Sometimes the Dutch will take a perfectly decent English word and adapt it into their own language with a different meaning.
Here we are in the section of a store that deals with "English Pockets". Actualy it is one of my favorite bookstores that has been at its current address for decades - and
this is the department that stocks English paperbacks. For some reason, paperbacks became known in Dutch as "pockets" (short for "pocket book" - which in America at least means a ladies purse).
Just two or three yards from the front door to my old office in The Hague, I found this charming statue which wasn't there before.
It doesn't look like a statue of Louis Couperus, and I certainly
don't see any family resemblance with myself, despite his last name.
From what I can tell of his pictures, he didn't look anything like this, although he was well known to be a fop and a dandy. (Is that redundant? Can you be one without the other?)
I think instead that this statue may depict a character from one of his novels. The
quotation underneath is the title of one of his books.
Roughly translated, the title reads "If I am anything, I am a man of The Hague"
Here is a bridge over a canal in the province of Friesland - and its sides have been decorated with tiles. At the macro level, we can see the design depicts
some speed skaters.
This bridge is over the route taken by the famous "elf steden tocht" - a long-distance speed skating contest that takes place annually, weather permitting (the canals are all frozen over) and passes through 11 major towns
in Friesland - an event that is becoming all too rare now with warmer winters.
On closer examination of the individual tiles, it turns out that each one is a portrait of one of the competitors in years gone by - going all the way back to the 1940's in some instances.
There is software to create these kinds of large pictures using a collection of smaller pictures as input, the relative color value(s) in each smaller picture making up
one pixel in the larger picture. It's one thing to do it on a computer screen - it's another matter entirely to do it with tiles rendered in blue with portraits of contenders
of years gone by.
Driving through Friesland, one of the joys is encountering some Frisian Horses. These are a pedigreed breed which has become much better known over the last few decades.
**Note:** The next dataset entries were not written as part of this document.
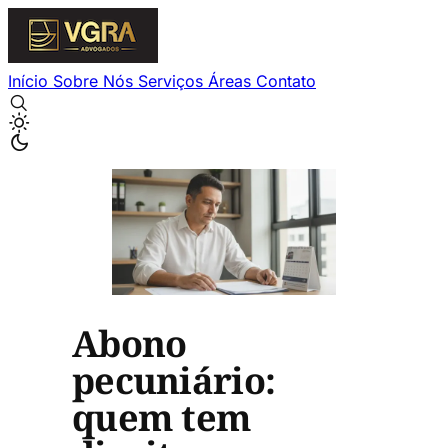
Início
Sobre Nós
Serviços
Áreas
Contato
Abono
pecuniário:
quem tem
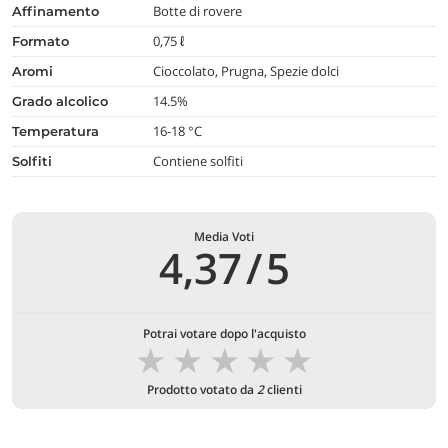
Botte di rovere
affinamento
0,75 ℓ
formato
Cioccolato, Prugna, Spezie dolci
aromi
14.5%
grado alcolico
16-18 °C
temperatura
Contiene solfiti
Solfiti
Media Voti
4,37
/
5
Potrai votare dopo l'acquisto
★
★
★
★
★
Prodotto votato da
2
clienti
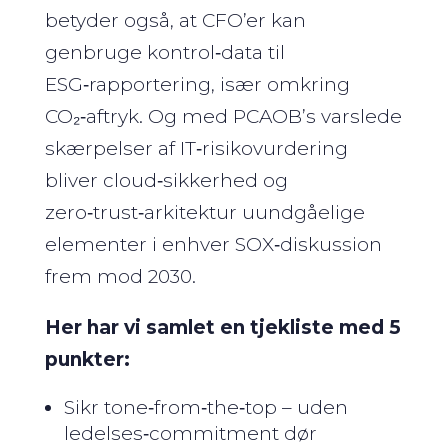
betyder også, at CFO’er kan
genbruge kontrol‑data til
ESG‑rapportering, især omkring
CO₂‑aftryk. Og med PCAOB’s varslede
skærpelser af IT‑risikovurdering
bliver cloud‑sikkerhed og
zero‑trust‑arkitektur uundgåelige
elementer i enhver SOX‑diskussion
frem mod 2030.
Her har vi samlet en tjekliste med 5
punkter:
Sikr tone‑from‑the‑top – uden
ledelses‑commitment dør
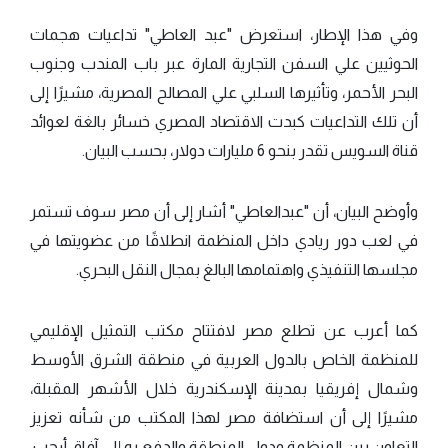
وفي هذا الإطار، استعرض "عبد العاطي" تداعيات هجمات
الحوثيين علي السفن التجارية المارة عبر باب المندب وجنوب
البحر الأحمر، وتأثيرها السلبي علي المصالح المصرية، مشيرًا إلى
أن تلك التداعيات كبدت الاقتصاد المصري خسائر بالغة لعوائد
قناة السويس تقدر بنحو 6 مليارات دولار، بحسب البيان.
وأوضح البيان، أن "عبدالعاطي" أشار إلى أن مصر سوف تستمر
في لعب دور ريادي داخل المنظمة انطلاقًا من عضويتها في
مجلسها التنفيذي واهتمامها البالغ بمجال النقل البحري.
كما أعرب عن تطلع مصر لافتتاح مكتب التمثيل الإقليمي
للمنظمة الخاص بالدول العربية في منطقة الشرق الأوسط
وشمال إفريقيا بمدينة الإسكندرية خلال الأشهر المقبلة،
مشيرًا إلى أن استضافة مصر لهذا المكتب من شأنه تعزيز
التعاون بين المنظمة ودول المنطقة والدفع به إلى آفاق أرحب،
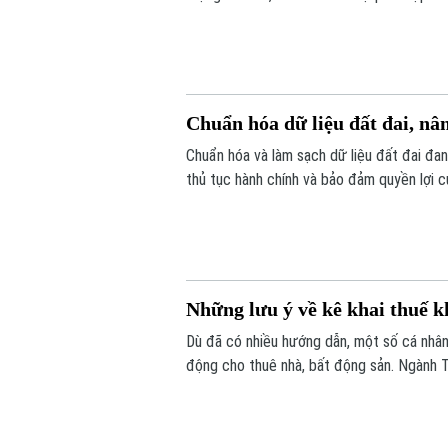
dịch cao điểm 45 ngày, với mục tiêu chuẩ
Chuẩn hóa dữ liệu đất đai, nâ
Chuẩn hóa và làm sạch dữ liệu đất đai đan
thủ tục hành chính và bảo đảm quyền lợi c
được triển khai đồng loạt từ từng thôn, t
đồng thuận của người dân.
Những lưu ý về kê khai thuế k
Dù đã có nhiều hướng dẫn, một số cá nhân,
động cho thuê nhà, bất động sản. Ngành T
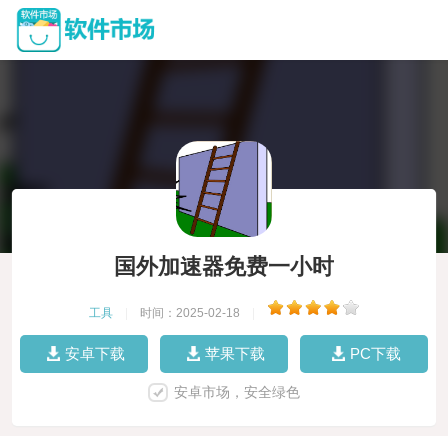
国外加速器免费一小时
工具
|
时间：2025-02-18
|
安卓下载
苹果下载
PC下载
安卓市场，安全绿色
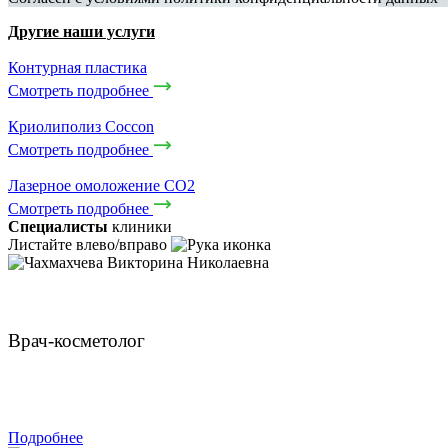
Другие наши услуги
Контурная пластика
Смотреть подробнее
Криолиполиз Coccon
Смотреть подробнее
Лазерное омоложение CO2
Смотреть подробнее
Специалисты
клиники
Листайте влево/вправо
Чахмахчева Викторина Николаевна
Врач-косметолог
ЗАПИСАТЬСЯ
Подробнее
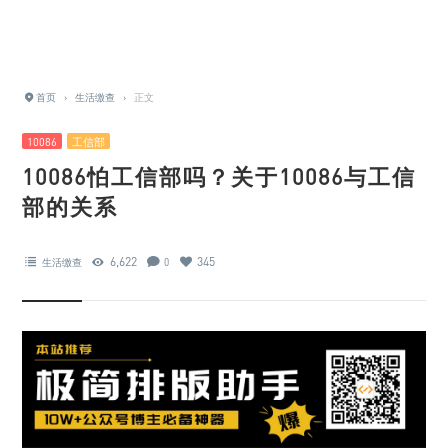
首页
›
生活缴查
›
正文
10086
工信部
10086怕工信部吗？关于10086与工信
部的关系
6,622
345
生活缴查
0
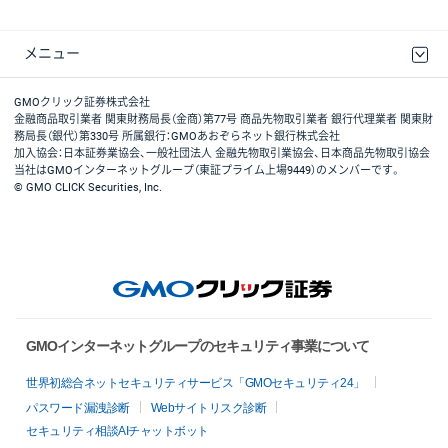
メニュー
取引規程・約款
最良執行方針
ディスクレイマー
リスク説明
GMOクリック証券ホームページ
GMOクリック証券株式会社
金融商品取引業者 関東財務局長（金商）第77号 商品先物取引業者 銀行代理業者 関東財
務局長（銀代）第330号 所属銀行：GMOあおぞらネット銀行株式会社
加入協会：日本証券業協会、一般社団法人 金融先物取引業協会、日本商品先物取引協会
当社はGMOインターネットグループ（東証プライム上場9449）のメンバーです。
© GMO CLICK Securities, Inc.
GMOインターネットグループのセキュリティ事業について
世界初総合ネットセキュリティサービス「GMOセキュリティ24」
パスワード漏洩診断
Webサイトリスク診断
セキュリティ相談AIチャットボット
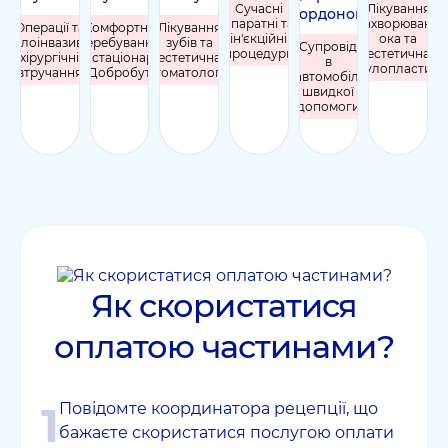
Сучасні
Лікування
кордоном
апаратні та
захворювань
Операції та
Комфортне
Лікування
ін'єкційні
ока та
малоінвазивні
перебування
зубів та
Супровід
процедури
естетична
хірургічні
в стаціонарі
естетична
в
окулопластика
втручання
Добробут
стоматологія
автомобілі
швидкої
допомоги
Як скористатися
оплатою частинами?
1
Повідомте координатора рецепції, що
бажаєте скористатися послугою оплати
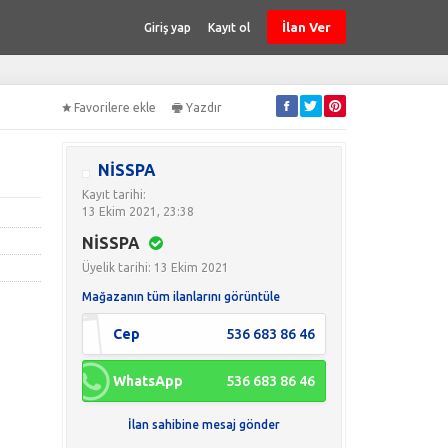
İlan Ver
Giriş yap
Kayıt ol
Favorilere ekle
Yazdır
NİSSPA
Kayıt tarihi:
13 Ekim 2021, 23:38
NİSSPA
Üyelik tarihi: 13 Ekim 2021
Mağazanın tüm ilanlarını görüntüle
Cep
536 683 86 46
WhatsApp
536 683 86 46
İlan sahibine mesaj gönder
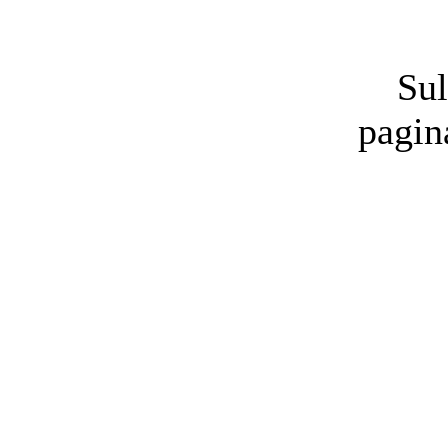
Sul
pagin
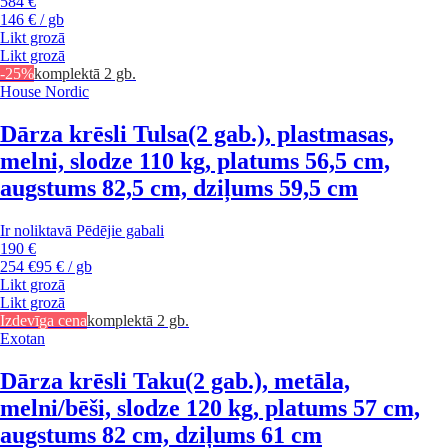
584 €
146 € / gb
Likt grozā
Likt grozā
-25%
komplektā 2 gb.
House Nordic
Dārza krēsli Tulsa
(2 gab.), plastmasas,
melni, slodze 110 kg, platums 56,5 cm,
augstums 82,5 cm, dziļums 59,5 cm
Ir noliktavā
Pēdējie gabali
190 €
254 €
95 € / gb
Likt grozā
Likt grozā
Izdevīga cena
komplektā 2 gb.
Exotan
Dārza krēsli Taku
(2 gab.), metāla,
melni/bēši, slodze 120 kg, platums 57 cm,
augstums 82 cm, dziļums 61 cm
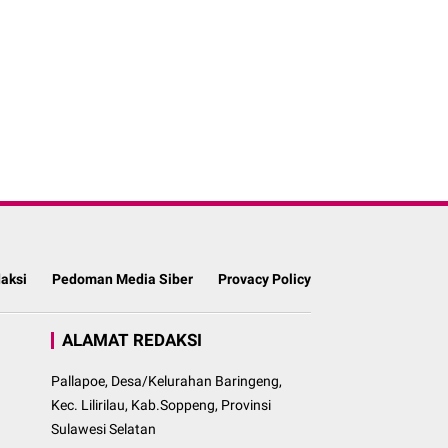
aksi
Pedoman Media Siber
Provacy Policy
ALAMAT REDAKSI
Pallapoe, Desa/Kelurahan Baringeng,
Kec. Lilirilau, Kab.Soppeng, Provinsi
Sulawesi Selatan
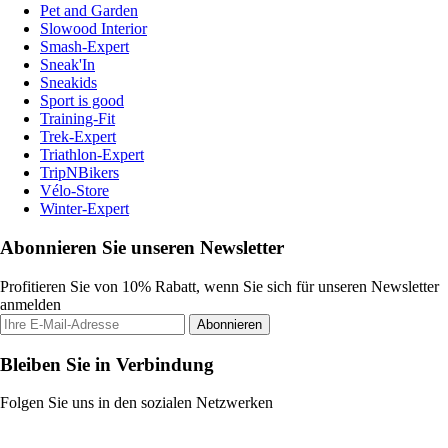
Pet and Garden
Slowood Interior
Smash-Expert
Sneak'In
Sneakids
Sport is good
Training-Fit
Trek-Expert
Triathlon-Expert
TripNBikers
Vélo-Store
Winter-Expert
Abonnieren Sie unseren Newsletter
Profitieren Sie von 10% Rabatt, wenn Sie sich für unseren Newsletter
anmelden
Abonnieren
Bleiben Sie in Verbindung
Folgen Sie uns in den sozialen Netzwerken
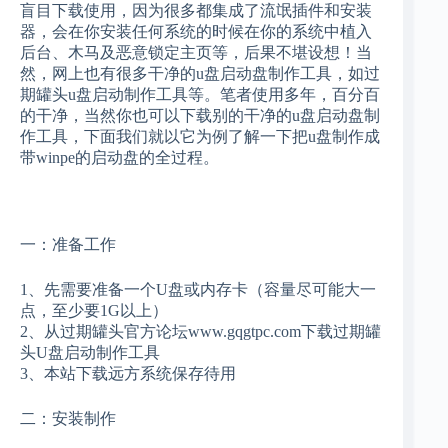
盲目下载使用，因为很多都集成了流氓插件和安装
器，会在你安装任何系统的时候在你的系统中植入
后台、木马及恶意锁定主页等，后果不堪设想！当
然，网上也有很多干净的u盘启动盘制作工具，如过
期罐头u盘启动制作工具等。笔者使用多年，百分百
的干净，当然你也可以下载别的干净的u盘启动盘制
作工具，下面我们就以它为例了解一下把u盘制作成
带winpe的启动盘的全过程。
一：准备工作
1、先需要准备一个U盘或内存卡（容量尽可能大一
点，至少要1G以上）
2、从过期罐头官方论坛www.gqgtpc.com下载过期罐
头U盘启动制作工具
3、本站下载远方系统保存待用
二：安装制作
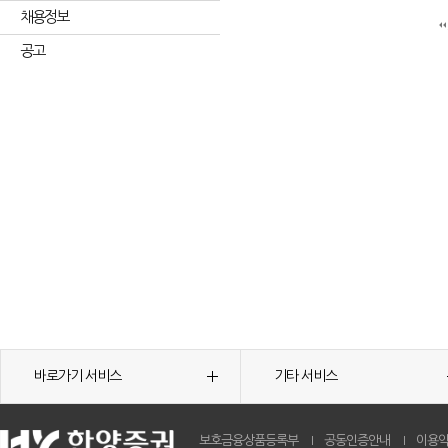
채용정보
공고
바로가기 서비스
기타 서비스
보호금융상품등록부
공동인증안내
이용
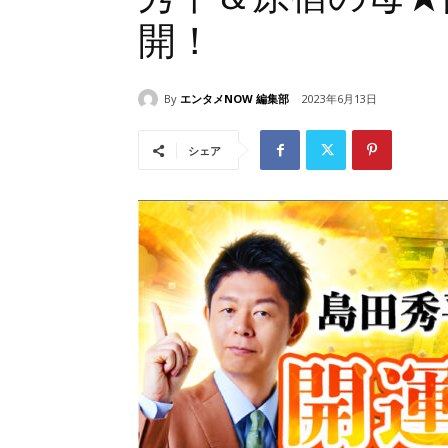
開！
By
エンタメNOW 編集部
2023年6月13日
シェア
They are now expensive playthings for rich owners all over the world, but their origins are as a heavy work horse. Not as heavy as a Clydesdale or even a Belgian maybe, but
muscular enough to pull a plow through the peat bogs of Friesland.
They are shiny black and are frequently used as ceremonial horses or trained to draw different kinds of carriage
such as a Post Chaise.
Parking can be a problem in any big city, and I had heard that one of the advantages of the "Smart Car" was its ability to be parked sideways when space is tight. This was
the first time I had ever seen this done in practice - and it didn't even seem necessary given the circumstances.
But I guess if you can do it - flaunt it.